2. Train Your Team on Code Selection
Front office and clinical teams should align on:
When to use D0160 vs. D0140
What documentation is required
This reduces back-and-forth and claim corrections.
3. Verify Benefits in Advance
Some plans:
Don’t cover D0160 at all
Downgrade it to D0140
Knowing this ahead of time helps you:
Set patient expectations
Avoid billing surprises
4. Use Pre-Authorization for Complex Cases
If you anticipate a high-cost diagnostic process, a pre-auth can:
Reduce denial risk
Clarify coverage upfront
5. Track Denials and Patterns
If D0160 claims are consistently denied:
Review payer-specific policies
Adjust documentation accordingly
Identify training gaps
Common Mistakes Dental Offices Make
Let’s call out a few patterns that cost practices time and revenue:
Using D0160 Without True Complexity
If the case doesn’t clearly require extensive diagnostics, don’t force it. It weakens your credibility with payers.
Copy-Paste Narratives
Generic narratives are easy to spot—and easy to deny. Each case should reflect the patient’s unique situation.
Missing Clinical Detail
“Patient in pain, exam performed” isn’t enough. You need depth.
Not Leveraging Technology
Digital tools that integrate imaging, notes, and billing can make documentation more consistent and complete.

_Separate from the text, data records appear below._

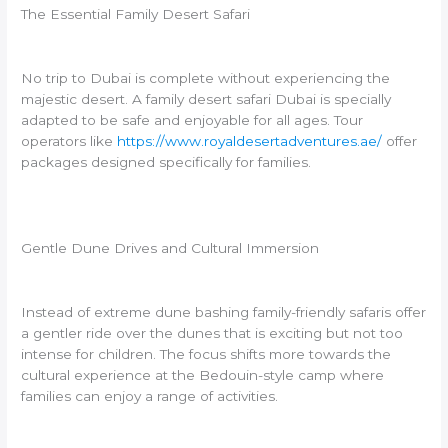
The Essential Family Desert Safari
No trip to Dubai is complete without experiencing the
majestic desert. A family desert safari Dubai is specially
adapted to be safe and enjoyable for all ages. Tour
operators like
https://www.royaldesertadventures.ae/
offer
packages designed specifically for families.
Gentle Dune Drives and Cultural Immersion
Instead of extreme dune bashing family-friendly safaris offer
a gentler ride over the dunes that is exciting but not too
intense for children. The focus shifts more towards the
cultural experience at the Bedouin-style camp where
families can enjoy a range of activities.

How Teero Helps Streamline Dental Billing
Managing codes like D0160 requires coordination between clinical and billing teams—something many practices struggle with, especially when short-staffed.
Teero helps dental practices:
Reduce billing errors with streamlined workflows
Improve documentation consistency across providers
Support remote billing teams who can ensure narratives and attachments are complete
Free up in-office staff to focus on patient care instead of chasing claims
When your systems are aligned, complex codes like D0160 become much easier to manage—and get paid.
Final Thoughts
D0160 is a powerful code—but only when used correctly.

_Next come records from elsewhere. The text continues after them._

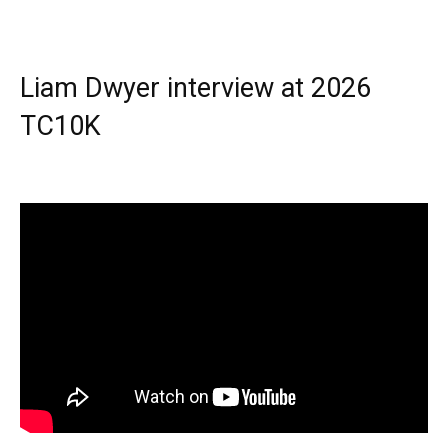
Liam Dwyer interview at 2026
TC10K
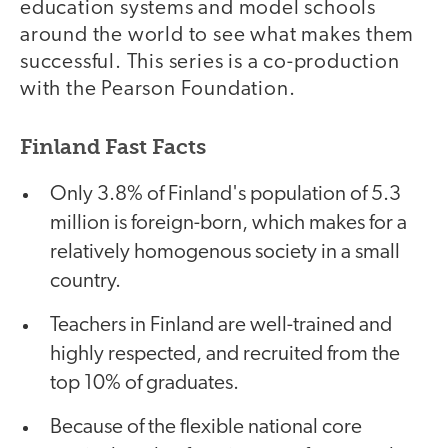
education systems and model schools
around the world to see what makes them
successful. This series is a co-production
with the Pearson Foundation.
Finland Fast Facts
Only 3.8% of Finland's population of 5.3
million is foreign-born, which makes for a
relatively homogenous society in a small
country.
Teachers in Finland are well-trained and
highly respected, and recruited from the
top 10% of graduates.
Because of the flexible national core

It allows you to be compensated for the time, expertise, and diagnostic effort that complex cases require. But it also demands a higher standard of documentation and clarity.
If your team can consistently:
Identify appropriate cases
Document thoroughly
Submit strong narratives with supporting evidence
You’ll not only reduce denials—you’ll capture revenue that might otherwise be lost.
In a time when staffing shortages and operational inefficiencies are already putting pressure on dental practices, tightening up your billing processes isn’t optional. It’s essential.
And mastering codes like D0160 is a great place to start.